WPATH, the World Professsional Association for Transgender Health – the organization formerly known as HBIGDA, or the Harry Benjamin Internaltional Gender Dysphoria Association – has issued a statement/report on their recommendations for the “gender incongruence” (formerly known as GID, & previously as gender dysphoria) for the upcoming DSM V.
Here are excerpts:
The WPATH Consensus Group believes that gender variance is not in and of itself pathological and that having a cross- or transgender identity does not constitute a psychiatric disorder (Knudson, DeCuypere, & Bockting, in press). However, the WPATH Consensus Group did not reach consensus on whether or not the diagnosis should be retained or removed. Instead, participants chose to present a continuum of positions ranging from removal to reform with the majority advocating for reform (Knudson, DeCuypere, & Bockting, in press; Ehrbar, in press, for a discussion of the pros and cons for removal or reform).
Instead of broadening the diagnosis, the WPATH Consensus Group recommends a narrowing of the diagnosis to those who experience distress associated with gender incongruence (Knudson, De Cuypere, & Bockting, in press). Therefore, we disagree with the absence of a distress component in the proposed criteria. It appears that in an honourable attempt to be inclusive of the wide spectrum of gender variance and gender variant identities, and to account for healthy, well adjusted individuals who might seek hormonal or surgical interventions, the workgroup decided to remove any component of distress or suffering which lead many transgender and transsexual individuals to seek treatment (see also Meyer-Bahlburg, 2010). Above all, it is treatment for the latter group, those who are experiencing distress or suffer, which justifies and might necessitate a diagnosis. If there is no distress or suffering and no treatment is desired, why is a diagnosis needed?

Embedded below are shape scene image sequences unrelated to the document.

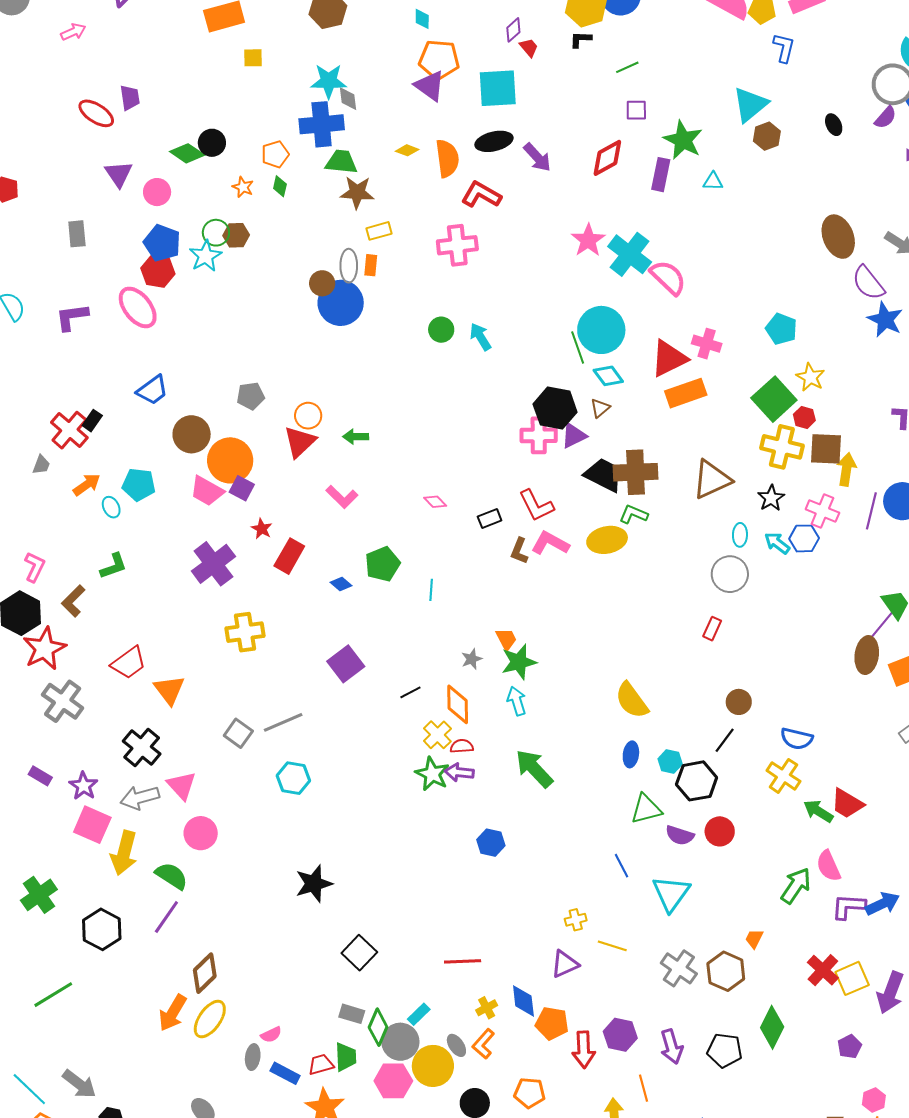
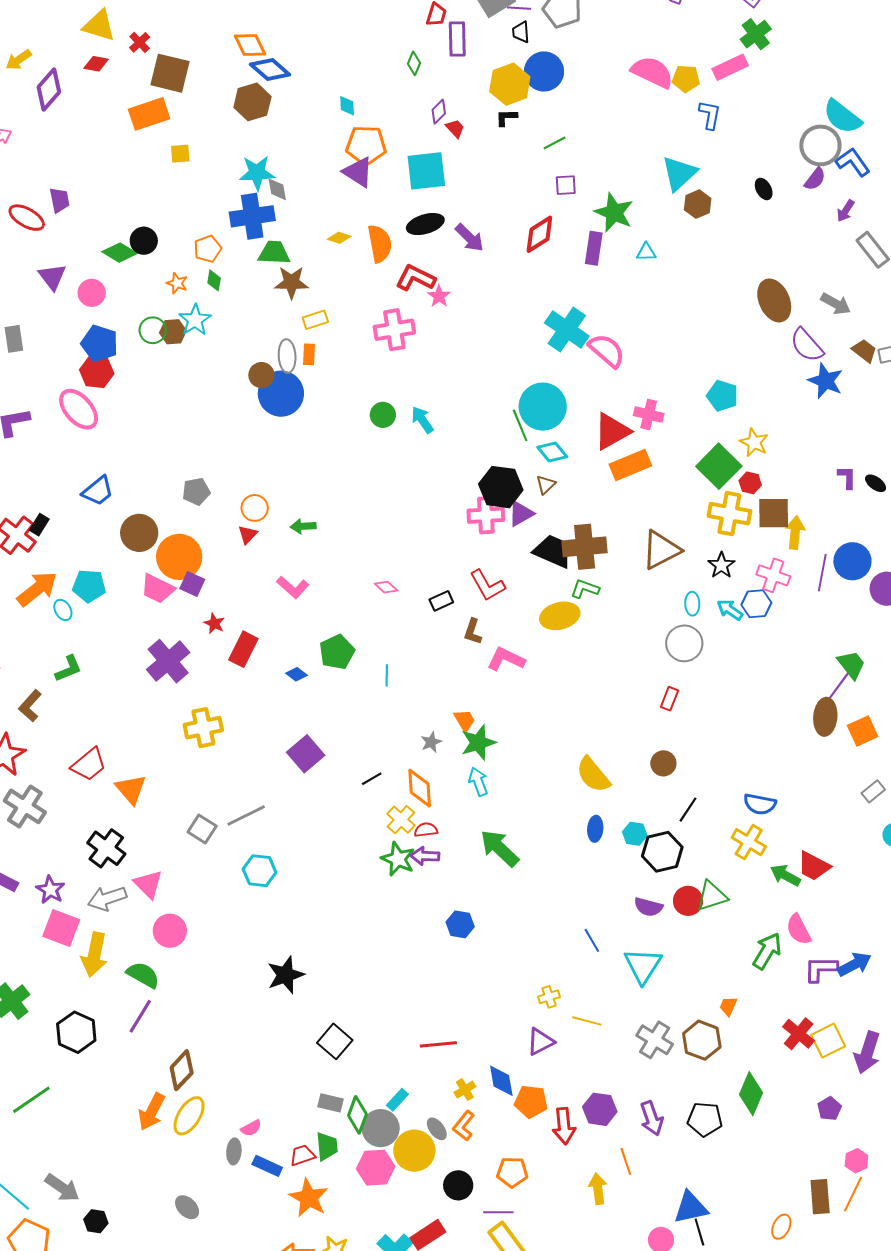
pink star: (588, 240) -> (439, 296), moved, size x0.7
cyan star: (205, 256) -> (195, 320), moved
red triangle: (300, 442) -> (248, 535), size x0.6
orange arrow: (87, 485) -> (37, 589), size x1.5
pink L-shape: (550, 543) -> (506, 659), moved
brown circle: (739, 702) -> (663, 763), moved
green triangle: (646, 809) -> (712, 896), moved

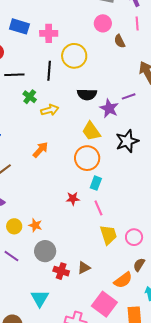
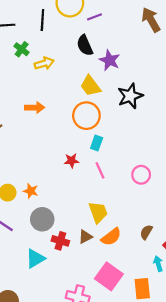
black semicircle: (87, 94) -> (85, 45), turned 66
purple line: (129, 96) -> (95, 17), moved
orange arrow: (40, 150) -> (35, 107), turned 48
yellow trapezoid: (108, 235) -> (98, 212), moved
pink circle: (134, 237) -> (141, 175), moved
orange semicircle: (123, 280) -> (111, 237), moved
cyan triangle: (40, 298) -> (35, 258), moved, turned 30

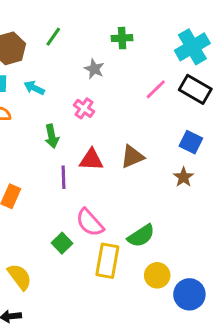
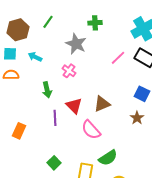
gray star: (94, 69) -> (76, 44), size x1.5
red triangle: (91, 160) -> (74, 106), turned 42
pink semicircle: (90, 223) -> (91, 130), moved

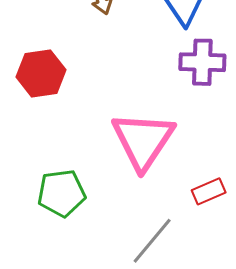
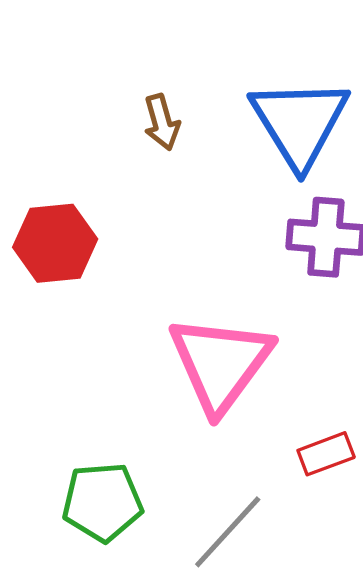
green pentagon: (61, 193) -> (102, 502), moved

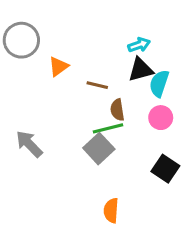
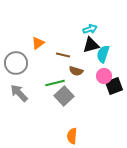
gray circle: (21, 40) -> (16, 63), moved
brown semicircle: (117, 110) -> (76, 71), turned -64
green line: (108, 128) -> (55, 83), moved
black square: (165, 169) -> (114, 86), moved, turned 36

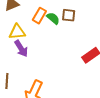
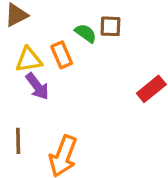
orange rectangle: (39, 16) -> (62, 55), moved, turned -49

The WPATH Consensus Group recognizes that although some children present with gender dysphoria, it persists in few into adolescence or adulthood (American Psychological Association, 2009). Many of the behaviours captured in the proposed criteria are seen by many as variation in normal development, although sometimes heavily stigmatized, which a diagnostic label might reinforce (Pleak, Herbert and Shapiro, 2009). The WPATH workgroup charged with reviewing and making recommendations for revision considered to recommend removal of the childhood diagnosis, yet consensus on this issue was not achieved. What we did reach consensus on is that, if a childhood diagnosis would be retained, it should only apply to those with a desire to be of the other gender or an insistence that he or she is of the other gender, reflective of persistent and severe internal dysphoria associated with incongruence between sex assigned at birth and gender identity (Knudson, DeCuypere, & Bockting, in press).